What to work on
What is needed here is an exact printout of the data, with no pictures included.
Start of Dataset
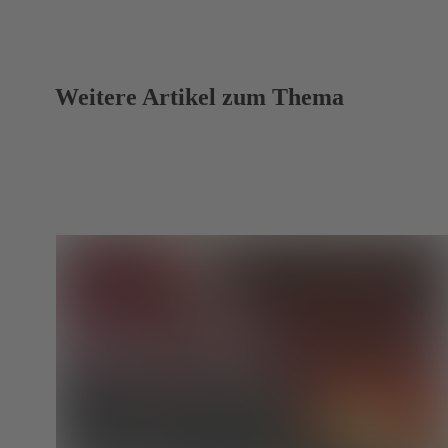
Weitere Artikel zum Thema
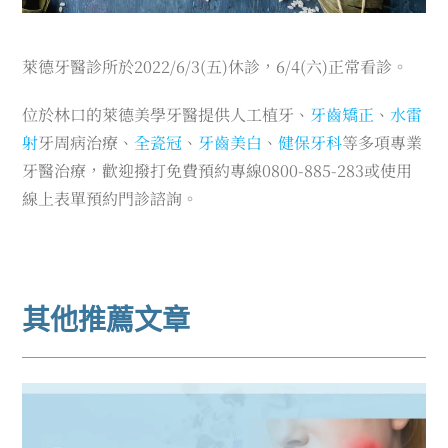
萊德牙醫診所於2022/6/3(五)休診，6/4(六)正常看診。
位於林口的萊德美學牙醫提供人工植牙、
牙齒矯正
、
水雷
射
牙周病治療、
全瓷冠
、
牙齒美白
、
健保牙科
等多項專業
牙醫治療，歡迎撥打免費預約專線0800-885-283或使用
線上表單預約門診諮詢。
其他推薦文章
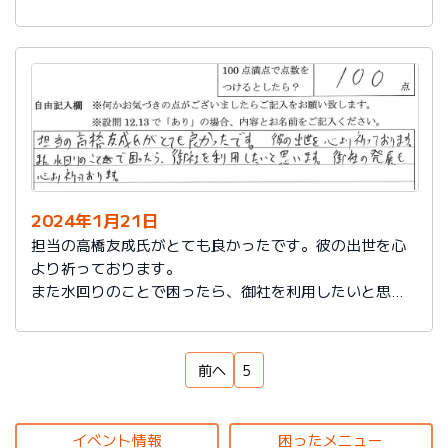
もいろいろなサービスをしていることを知れてよかった
です。
来ていただいた方も対応もよく、こちらの話をしっかり
聞いてもらえるし、納得いっているかどうか確認された
ところが印象に残っています。ありがとうございまし
た。
2024年1月21日
担当の高橋友成氏がとても良かったです。彼の出世を心
より祈っております。
また水回りのことで困ったら、御社を利用したいと思い
ます。御社の発展を心より祈っております。
前へ
5
イベント情報
困ったメニュー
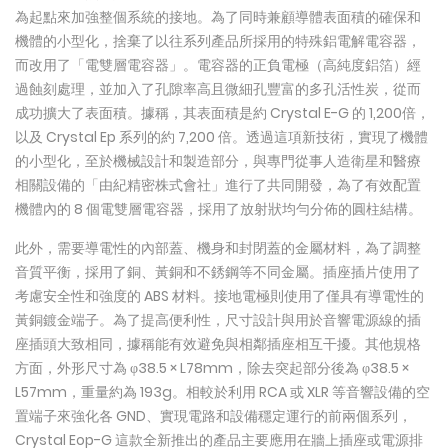
為起點來加強整個系統的接地。為了同時兼顧導體表面積的確保和
機體的小型化，捨棄了以往系列產品所採用的特殊鋁電解電容器，
而改用了「電雙層電容器」。電容器的正負電極（高純度鋁箔）經
過蝕刻處理，並加入了孔隙率高且微細孔豐富的多孔活性炭，從而
成功擴大了表面積。據稱，其表面積是約 Crystal E-G 的 1,200倍，
以及 Crystal Ep 系列的約 7,200 倍。透過這項新技術，實現了機體
的小型化，至於機械設計和製造部分，與專門從事人造衛星和醫療
相關設備的「由紀精密株式會社」進行了共同開發，為了有效配置
機體內的 8 個電雙層電容器，採用了放射狀均勻分佈的圓柱結構。
此外，需要導電性的內部蓋、機身和封閉蓋的金屬材料，為了調整
音質平衡，採用了銅、黃銅和不銹鋼等不同金屬。插座插片使用了
考慮安全性和強度的 ABS 材料。接地電極則使用了僅具有導電性的
黃銅鍍金端子。為了提高便利性，尺寸設計與用於音響電源線的插
座插頭大致相同，據稱能有效避免與相鄰插座相互干擾。其他規格
方面，外形尺寸為 φ38.5 × L78mm，除去突起部分後為 φ38.5 ×
L57mm，重量約為 193g。相較於利用 RCA 或 XLR 等音響設備的空
置端子來強化各 GND、實現電路和設備穩定運行的前兩個系列，
Crystal Eop-G 這款全新推出的產品主要應用在牆上插座或電源排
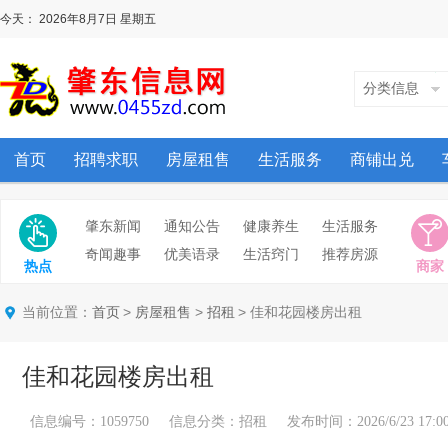
今天：
2026年8月7日
星期五
分类信息
首页
招聘求职
房屋租售
生活服务
商铺出兑
肇东新闻
通知公告
健康养生
生活服务
奇闻趣事
优美语录
生活窍门
推荐房源
热点
商家
当前位置：
>
>
> 佳和花园楼房出租
首页
房屋租售
招租
佳和花园楼房出租
信息编号：1059750 信息分类：招租 发布时间：2026/6/23 17:00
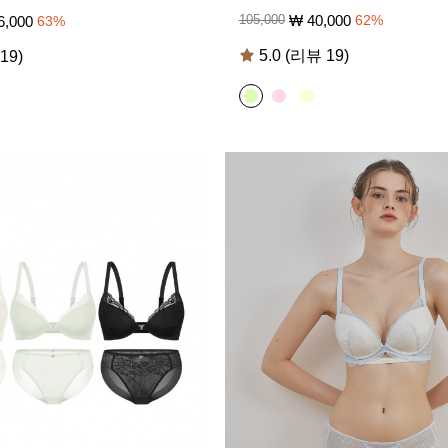
₩
40,000
105,000
62
%
6,000
63
%
5.0 (리뷰 19)
19)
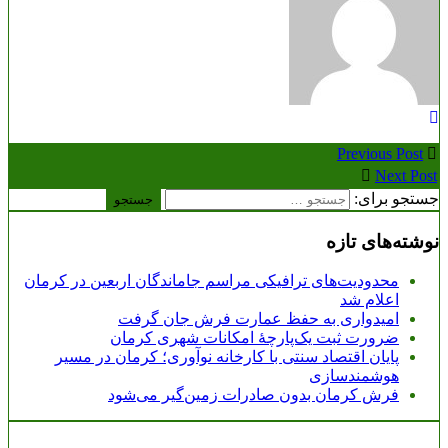
Previous Post
Next Post
جستجو برای:
نوشته‌های تازه
محدودیت‌های ترافیکی مراسم جاماندگان اربعین در کرمان
اعلام شد
امیدواری به حفظ عمارت فرش جان گرفت
ضرورت ثبت یک‌پارچۀ امکانات شهری کرمان
پایان اقتصاد سنتی با کارخانه نوآوری؛ کرمان در مسیر
هوشمندسازی
فرش کرمان بدون صادرات زمین‌گیر می‌شود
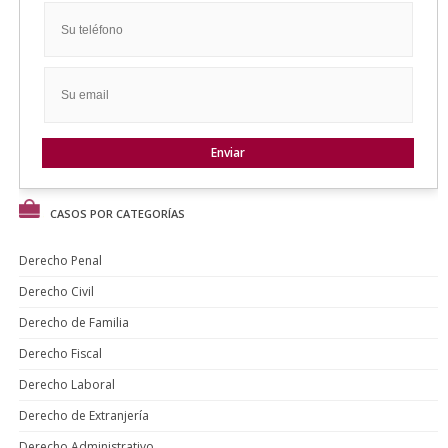
CASOS POR CATEGORÍAS
Derecho Penal
Derecho Civil
Derecho de Familia
Derecho Fiscal
Derecho Laboral
Derecho de Extranjería
Derecho Administrativo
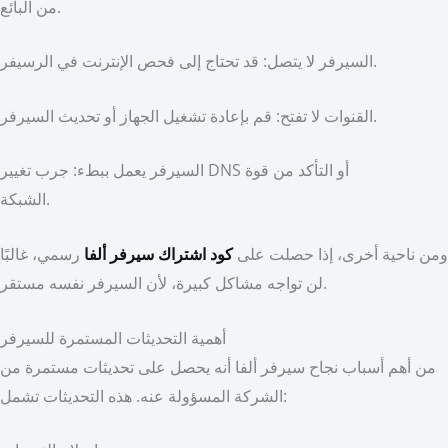
من البائع.
السيرفر لا يتصل: قد تحتاج إلى فحص الإنترنت في الرسيفر.
القنوات لا تفتح: قم بإعادة تشغيل الجهاز أو تحديث السيرفر.
السيرفر يعمل ببطء: جرب تغيير DNS أو التأكد من قوة
الشبكة.
ومن ناحية أخرى، إذا حصلت على
كود اشتراك سيرفر ألفا
رسمي، غالبًا
لن تواجه مشاكل كبيرة، لأن السيرفر نفسه مستقر.
أهمية التحديثات المستمرة للسيرفر
من أهم أسباب نجاح سيرفر ألفا أنه يحصل على تحديثات مستمرة من
الشركة المسؤولة عنه. هذه التحديثات تشمل:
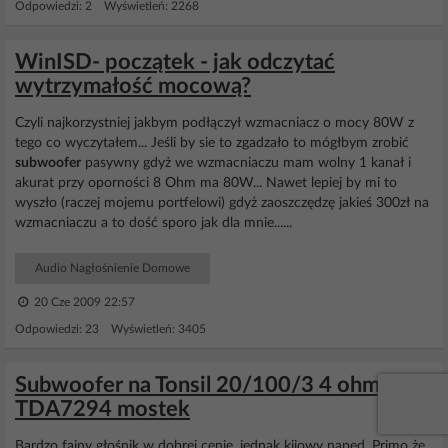
Odpowiedzi: 2 Wyświetleń: 2268
WinISD- początek - jak odczytać
wytrzymałość mocową?
Czyli najkorzystniej jakbym podłączył wzmacniacz o mocy 80W z
tego co wyczytałem... Jeśli by sie to zgadzało to mógłbym zrobić
subwoofer
pasywny gdyż we wzmacniaczu mam wolny 1 kanał i
akurat przy oporności 8 Ohm ma 80W... Nawet lepiej by mi to
wyszło (raczej mojemu portfelowi) gdyż zaoszczędzę jakieś 300zł na
wzmacniaczu a to dość sporo jak dla mnie......
Audio Nagłośnienie Domowe
20 Cze 2009 22:57
Odpowiedzi: 23 Wyświetleń: 3405
Subwoofer na Tonsil 20/100/3 4 ohm +
TDA7294 mostek
Bardzo fajny głośnik w dobrej cenie, jednak kijowy napęd. Primo że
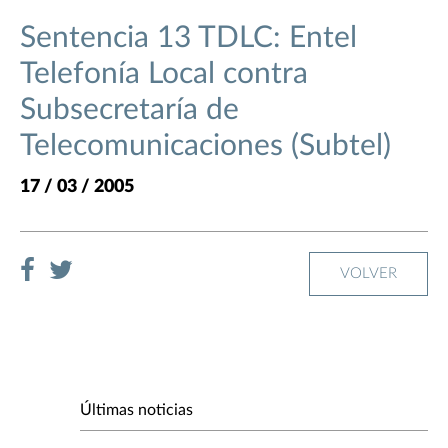
Sentencia 13 TDLC: Entel
Telefonía Local contra
Subsecretaría de
Telecomunicaciones (Subtel)
17 / 03 / 2005
VOLVER
Últimas noticias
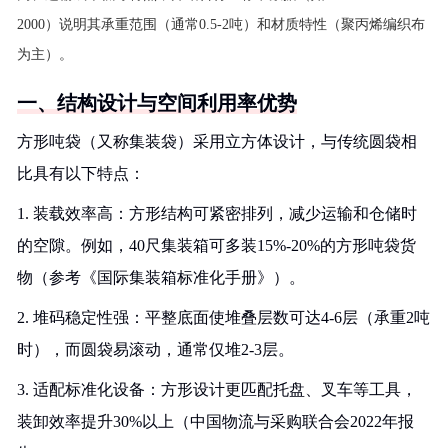
2000）说明其承重范围（通常0.5-2吨）和材质特性（聚丙烯编织布
为主）。
一、结构设计与空间利用率优势
方形吨袋（又称集装袋）采用立方体设计，与传统圆袋相
比具有以下特点：
1. 装载效率高：方形结构可紧密排列，减少运输和仓储时
的空隙。例如，40尺集装箱可多装15%-20%的方形吨袋货
物（参考《国际集装箱标准化手册》）。
2. 堆码稳定性强：平整底面使堆叠层数可达4-6层（承重2吨
时），而圆袋易滚动，通常仅堆2-3层。
3. 适配标准化设备：方形设计更匹配托盘、叉车等工具，
装卸效率提升30%以上（中国物流与采购联合会2022年报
End of Dataset
Answer
Weitere Artikel zum Thema
萊德牙醫診所於2022/6/3(五)休診，6/4(六)正常看診。
位於林口的萊德美學牙醫提供人工植牙、
牙齒矯正
、
水雷
射
牙周病治療、
全瓷冠
、
牙齒美白
、
健保牙科
等多項專業
牙醫治療，歡迎撥打免費預約專線0800-885-283或使用
線上表單預約門診諮詢。
其他推薦文章
もいろいろなサービスをしていることを知れてよかった
です。
来ていただいた方も対応もよく、こちらの話をしっかり
聞いてもらえるし、納得いっているかどうか確認された
ところが印象に残っています。ありがとうございまし
た。
2024年1月21日
担当の高橋友成氏がとても良かったです。彼の出世を心
より祈っております。
また水回りのことで困ったら、御社を利用したいと思い
ます。御社の発展を心より祈っております。
前へ
5
イベント情報
困ったメニュー
為起點來加強整個系統的接地。為了同時兼顧導體表面積的確保和
機體的小型化，捨棄了以往系列產品所採用的特殊鋁電解電容器，
而改用了「電雙層電容器」。電容器的正負電極（高純度鋁箔）經
過蝕刻處理，並加入了孔隙率高且微細孔豐富的多孔活性炭，從而
成功擴大了表面積。據稱，其表面積是約 Crystal E-G 的 1,200倍，
以及 Crystal Ep 系列的約 7,200 倍。透過這項新技術，實現了機體
的小型化，至於機械設計和製造部分，與專門從事人造衛星和醫療
相關設備的「由紀精密株式會社」進行了共同開發，為了有效配置
機體內的 8 個電雙層電容器，採用了放射狀均勻分佈的圓柱結構。
此外，需要導電性的內部蓋、機身和封閉蓋的金屬材料，為了調整
音質平衡，採用了銅、黃銅和不銹鋼等不同金屬。插座插片使用了
考慮安全性和強度的 ABS 材料。接地電極則使用了僅具有導電性的
黃銅鍍金端子。為了提高便利性，尺寸設計與用於音響電源線的插
座插頭大致相同，據稱能有效避免與相鄰插座相互干擾。其他規格
方面，外形尺寸為 φ38.5 × L78mm，除去突起部分後為 φ38.5 ×
L57mm，重量約為 193g。相較於利用 RCA 或 XLR 等音響設備的空
置端子來強化各 GND、實現電路和設備穩定運行的前兩個系列，
Crystal Eop-G 這款全新推出的產品主要應用在牆上插座或電源排
今天：
2026年8月7日
星期五
分类信息
首页
招聘求职
房屋租售
生活服务
商铺出兑
肇东新闻
通知公告
健康养生
生活服务
奇闻趣事
优美语录
生活窍门
推荐房源
热点
商家
当前位置：
>
>
> 佳和花园楼房出租
首页
房屋租售
招租
佳和花园楼房出租
信息编号：1059750 信息分类：招租 发布时间：2026/6/23 17:00
₩
40,000
105,000
62
%
6,000
63
%
5.0 (리뷰 19)
19)
Previous Post
Next Post
جستجو برای:
نوشته‌های تازه
محدودیت‌های ترافیکی مراسم جاماندگان اربعین در کرمان
اعلام شد
امیدواری به حفظ عمارت فرش جان گرفت
ضرورت ثبت یک‌پارچۀ امکانات شهری کرمان
پایان اقتصاد سنتی با کارخانه نوآوری؛ کرمان در مسیر
هوشمندسازی
فرش کرمان بدون صادرات زمین‌گیر می‌شود
CASOS POR CATEGORÍAS
Derecho Penal
Derecho Civil
Derecho de Familia
Derecho Fiscal
Derecho Laboral
Derecho de Extranjería
Derecho Administrativo
من البائع.
السيرفر لا يتصل: قد تحتاج إلى فحص الإنترنت في الرسيفر.
القنوات لا تفتح: قم بإعادة تشغيل الجهاز أو تحديث السيرفر.
السيرفر يعمل ببطء: جرب تغيير DNS أو التأكد من قوة
الشبكة.
ومن ناحية أخرى، إذا حصلت على
كود اشتراك سيرفر ألفا
رسمي، غالبًا
لن تواجه مشاكل كبيرة، لأن السيرفر نفسه مستقر.
أهمية التحديثات المستمرة للسيرفر
من أهم أسباب نجاح سيرفر ألفا أنه يحصل على تحديثات مستمرة من
الشركة المسؤولة عنه. هذه التحديثات تشمل:
Odpowiedzi: 2 Wyświetleń: 2268
WinISD- początek - jak odczytać
wytrzymałość mocową?
Czyli najkorzystniej jakbym podłączył wzmacniacz o mocy 80W z
tego co wyczytałem... Jeśli by sie to zgadzało to mógłbym zrobić
subwoofer
pasywny gdyż we wzmacniaczu mam wolny 1 kanał i
akurat przy oporności 8 Ohm ma 80W... Nawet lepiej by mi to
wyszło (raczej mojemu portfelowi) gdyż zaoszczędzę jakieś 300zł na
wzmacniaczu a to dość sporo jak dla mnie......
Audio Nagłośnienie Domowe
20 Cze 2009 22:57
Odpowiedzi: 23 Wyświetleń: 3405
Subwoofer na Tonsil 20/100/3 4 ohm +
TDA7294 mostek
Bardzo fajny głośnik w dobrej cenie, jednak kijowy napęd. Primo że
Sentencia 13 TDLC: Entel
Telefonía Local contra
Subsecretaría de
Telecomunicaciones (Subtel)
17 / 03 / 2005
VOLVER
Últimas noticias
2000）说明其承重范围（通常0.5-2吨）和材质特性（聚丙烯编织布
为主）。
一、结构设计与空间利用率优势
方形吨袋（又称集装袋）采用立方体设计，与传统圆袋相
比具有以下特点：
1. 装载效率高：方形结构可紧密排列，减少运输和仓储时
的空隙。例如，40尺集装箱可多装15%-20%的方形吨袋货
物（参考《国际集装箱标准化手册》）。
2. 堆码稳定性强：平整底面使堆叠层数可达4-6层（承重2吨
时），而圆袋易滚动，通常仅堆2-3层。
3. 适配标准化设备：方形设计更匹配托盘、叉车等工具，
装卸效率提升30%以上（中国物流与采购联合会2022年报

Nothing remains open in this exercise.